Não sei se você já ouviu falar disto, mas só consegui pensar no Transtorno Dismórfico Corporal (TDC) durante essa cena. É uma doença mental enraizada na ansiedade em relação à aparência. As pessoas com TDC ficam obcecadas com imperfeições minúsculas ou inexistentes — às vezes são apenas sinais normais do envelhecimento, como no caso de Elisabeth — que geram uma angústia imensa. Na maior parte do tempo, elas se sentem depressivas e ansiosas, além de se isolarem socialmente, sempre conferindo a aparência, comparando-se com outras pessoas e buscando a reafirmação de amigos e familiares, muitas vezes de uma maneira compulsiva. A parte mais aterrorizante é que elas podem visitar dermatologistas ou cirurgiões plásticos diversas vezes, nunca se sentindo satisfeitas com os resultados e, de maneira trágica, algumas até recorrem ao suicídio.

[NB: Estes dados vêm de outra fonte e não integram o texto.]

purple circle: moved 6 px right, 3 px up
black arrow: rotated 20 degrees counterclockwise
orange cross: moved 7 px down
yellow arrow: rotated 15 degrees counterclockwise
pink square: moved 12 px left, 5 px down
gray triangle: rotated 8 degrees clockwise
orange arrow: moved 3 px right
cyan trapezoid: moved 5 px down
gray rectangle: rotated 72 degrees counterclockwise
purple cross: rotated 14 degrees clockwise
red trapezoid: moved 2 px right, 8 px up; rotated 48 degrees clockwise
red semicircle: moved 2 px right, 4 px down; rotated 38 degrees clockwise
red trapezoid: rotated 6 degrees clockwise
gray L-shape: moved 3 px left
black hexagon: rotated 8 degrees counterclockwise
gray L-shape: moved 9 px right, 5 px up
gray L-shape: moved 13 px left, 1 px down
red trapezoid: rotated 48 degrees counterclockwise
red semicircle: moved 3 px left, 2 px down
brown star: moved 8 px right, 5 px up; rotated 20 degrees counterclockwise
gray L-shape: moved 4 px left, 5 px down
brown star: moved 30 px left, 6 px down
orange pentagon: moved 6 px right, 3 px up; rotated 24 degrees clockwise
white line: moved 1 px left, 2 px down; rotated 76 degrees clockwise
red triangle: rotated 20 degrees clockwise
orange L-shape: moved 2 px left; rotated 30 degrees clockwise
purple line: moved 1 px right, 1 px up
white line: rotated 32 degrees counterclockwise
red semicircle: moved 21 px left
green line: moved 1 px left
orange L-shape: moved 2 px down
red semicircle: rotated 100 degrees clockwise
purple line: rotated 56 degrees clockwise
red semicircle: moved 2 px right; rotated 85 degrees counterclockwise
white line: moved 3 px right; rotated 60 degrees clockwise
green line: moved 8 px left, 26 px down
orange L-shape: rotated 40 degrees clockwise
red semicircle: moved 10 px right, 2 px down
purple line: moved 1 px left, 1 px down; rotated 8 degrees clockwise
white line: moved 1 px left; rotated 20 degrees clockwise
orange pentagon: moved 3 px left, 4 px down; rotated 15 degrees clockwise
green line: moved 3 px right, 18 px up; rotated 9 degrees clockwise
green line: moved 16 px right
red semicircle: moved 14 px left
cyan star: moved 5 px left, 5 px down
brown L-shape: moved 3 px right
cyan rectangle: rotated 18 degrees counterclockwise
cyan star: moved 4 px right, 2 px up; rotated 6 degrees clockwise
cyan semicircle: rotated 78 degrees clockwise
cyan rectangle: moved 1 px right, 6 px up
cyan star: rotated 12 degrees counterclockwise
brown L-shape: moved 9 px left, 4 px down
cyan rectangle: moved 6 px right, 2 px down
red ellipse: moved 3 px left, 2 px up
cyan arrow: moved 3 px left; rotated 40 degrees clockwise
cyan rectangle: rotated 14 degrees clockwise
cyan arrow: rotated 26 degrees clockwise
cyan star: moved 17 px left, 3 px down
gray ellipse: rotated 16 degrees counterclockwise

Sinceramente, qualquer documentário sobre TDC seria mais inquietante e significativo do que esse filme.
Do ponto de vista da busca por novidade e empolgação, A Substância com certeza ultrapassa os limites da linguagem cinematográfica — “cirurgia corporal” brutal, formatos de corpos bizarros, órgãos em decomposição, manipulações genéticas e respingos de sangue. Mas o problema é que é difícil dizer se esses espetáculos visuais extremos realmente abordam questões mais profundas ou apenas mantêm a atenção do público naquilo que choca.